Silver selenide (Ag_{2}Se) is the reaction product formed when selenium toning analog silver gelatine photo papers in photographic print toning. The selenium toner contains sodium selenite (Na_{2}SeO_{3}) as one of its active ingredients, which is the source of the selenide (Se^{2−}) anion combining with the silver in the toning process.

It is found in nature as the mineral naumannite, a comparatively rare silver mineral which has nevertheless become recognized as important silver compound in some low-sulfur silver ores from mines in Nevada and Idaho.

==Structure==
Silver selenide has two crystal phases on the bulk phase diagram. At lower temperatures, it has an orthorhombic structure, β-Ag_{2}Se.

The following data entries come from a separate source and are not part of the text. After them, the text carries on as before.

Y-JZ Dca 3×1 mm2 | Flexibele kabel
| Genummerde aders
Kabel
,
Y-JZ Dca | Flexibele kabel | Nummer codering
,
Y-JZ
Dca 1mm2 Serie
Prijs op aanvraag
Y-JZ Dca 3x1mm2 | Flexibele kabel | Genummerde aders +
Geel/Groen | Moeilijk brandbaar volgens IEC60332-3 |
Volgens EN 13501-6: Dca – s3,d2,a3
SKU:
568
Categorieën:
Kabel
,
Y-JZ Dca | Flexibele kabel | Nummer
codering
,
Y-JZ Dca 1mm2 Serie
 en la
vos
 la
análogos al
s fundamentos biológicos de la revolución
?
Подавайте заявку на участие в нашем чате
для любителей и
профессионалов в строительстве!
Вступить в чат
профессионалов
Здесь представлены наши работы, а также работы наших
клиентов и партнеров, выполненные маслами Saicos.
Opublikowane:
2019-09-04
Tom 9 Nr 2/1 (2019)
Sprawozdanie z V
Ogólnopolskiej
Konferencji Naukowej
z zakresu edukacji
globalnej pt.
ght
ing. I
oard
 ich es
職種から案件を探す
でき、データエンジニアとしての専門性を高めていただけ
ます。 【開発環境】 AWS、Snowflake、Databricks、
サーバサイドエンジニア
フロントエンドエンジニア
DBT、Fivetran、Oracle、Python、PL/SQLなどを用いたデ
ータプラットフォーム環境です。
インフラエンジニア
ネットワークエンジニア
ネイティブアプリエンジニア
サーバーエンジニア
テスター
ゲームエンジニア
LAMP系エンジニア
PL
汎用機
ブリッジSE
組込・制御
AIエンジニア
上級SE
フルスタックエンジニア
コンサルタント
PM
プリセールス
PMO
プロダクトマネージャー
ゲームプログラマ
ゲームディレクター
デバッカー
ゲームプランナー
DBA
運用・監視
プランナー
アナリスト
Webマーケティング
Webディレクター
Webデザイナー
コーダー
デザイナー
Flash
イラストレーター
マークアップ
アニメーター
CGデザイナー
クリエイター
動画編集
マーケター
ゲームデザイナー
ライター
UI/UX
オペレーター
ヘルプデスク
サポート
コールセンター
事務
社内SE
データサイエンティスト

This orthorhombic phase, stable at room temperature, is a narrow-gap semiconductor, with space group P2_{1}2_{1}2_{1}. The exact size of the band gap has been given variously from 0.02 eV to 0.22 eV.

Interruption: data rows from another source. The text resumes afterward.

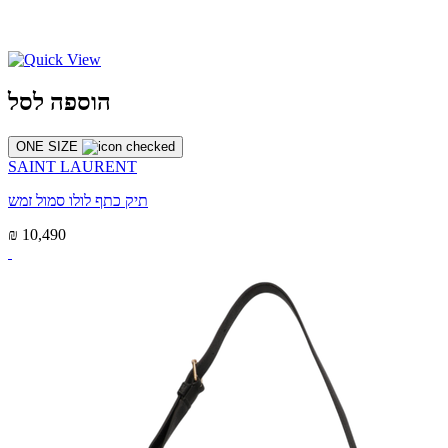
הוספה לסל
ONE SIZE
SAINT LAURENT
תיק כתף לולו סמול זמש
₪ 10,490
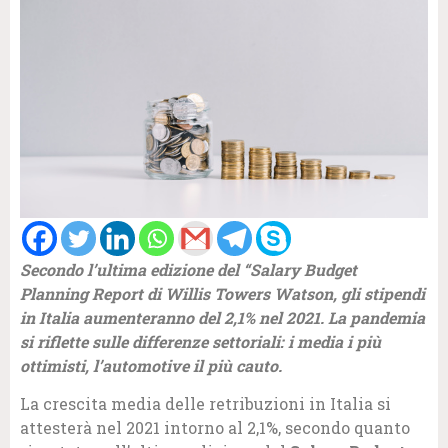
Secondo l’ultima edizione del “Salary Budget
Planning Report di Willis Towers Watson, gli stipendi
in Italia aumenteranno del 2,1% nel 2021. La pandemia
si riflette sulle differenze settoriali: i media i più
ottimisti, l’automotive il più cauto.
La crescita media delle retribuzioni in Italia si
attesterà nel 2021 intorno al 2,1%, secondo quanto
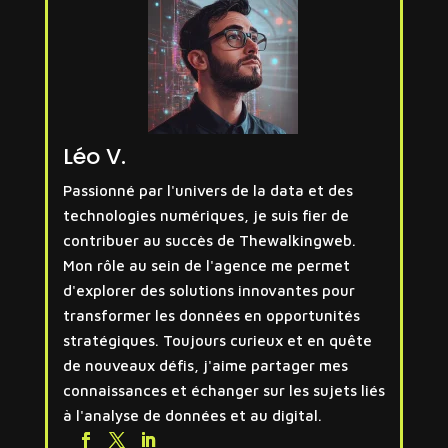
Léo V.
Passionné par l'univers de la data et des
technologies numériques, je suis fier de
contribuer au succès de Thewalkingweb.
Mon rôle au sein de l'agence me permet
d'explorer des solutions innovantes pour
transformer les données en opportunités
stratégiques. Toujours curieux et en quête
de nouveaux défis, j'aime partager mes
connaissances et échanger sur les sujets liés
à l'analyse de données et au digital.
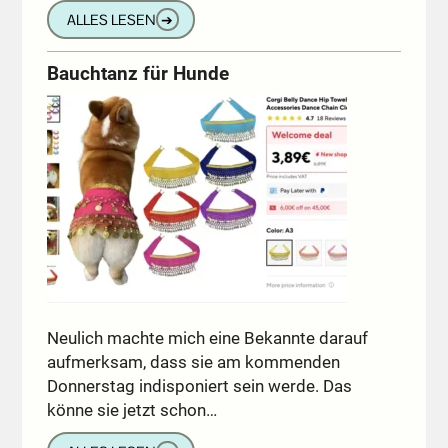
ALLES LESEN
➔
Bauchtanz für Hunde
Neulich machte mich eine Bekannte darauf
aufmerksam, dass sie am kommenden
Donnerstag indisponiert sein werde. Das
könne sie jetzt schon…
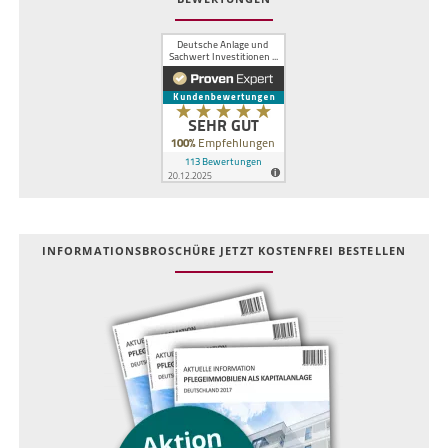
INFOR­MATIONS­BROSCHÜRE JETZT KOSTEN­FREI BESTELLEN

There is also a high temperature cubic phase, α-Ag_{2}Se., which it transforms into at temperatures above 130 °C. This high temperature phase has space group Im3̅m, No. 229, Pearson symbol cI20. The phase transition increases ionic conductivity by 10,000 times to about 2 S/cm.

A third metastable phase with a monoclinic structure and space group P2_{1}/n is known to form for colloidal Ag_{2}Se nanocrystals. The crystal structure of this polymorph is highly related to the acanthite phase of silver sulfide. For Ag_{2}Se, this polymorph is increasingly unstable for larger crystallites, which explains its absence on the bulk phase diagram. It is thought that the influence of the surface energy plays a role stabilizing this phase on the nanoscale, thus allowing its experimental isolation. Electronic structure calculations for this polymorph of Ag_{2}Se suggest that it is a narrow-gap semiconductor, which is supported by experimental evidence as well. Prior to 2021, the crystal structure of this polymorph was unknown, and this material was informally referred to as a "tetragonal" or "pseudo-tetragonal" polymorph of Ag_{2}Se. This terminology, while not technically correct, is prevalent in the literature pertaining to this metastable phase of Ag_{2}Se.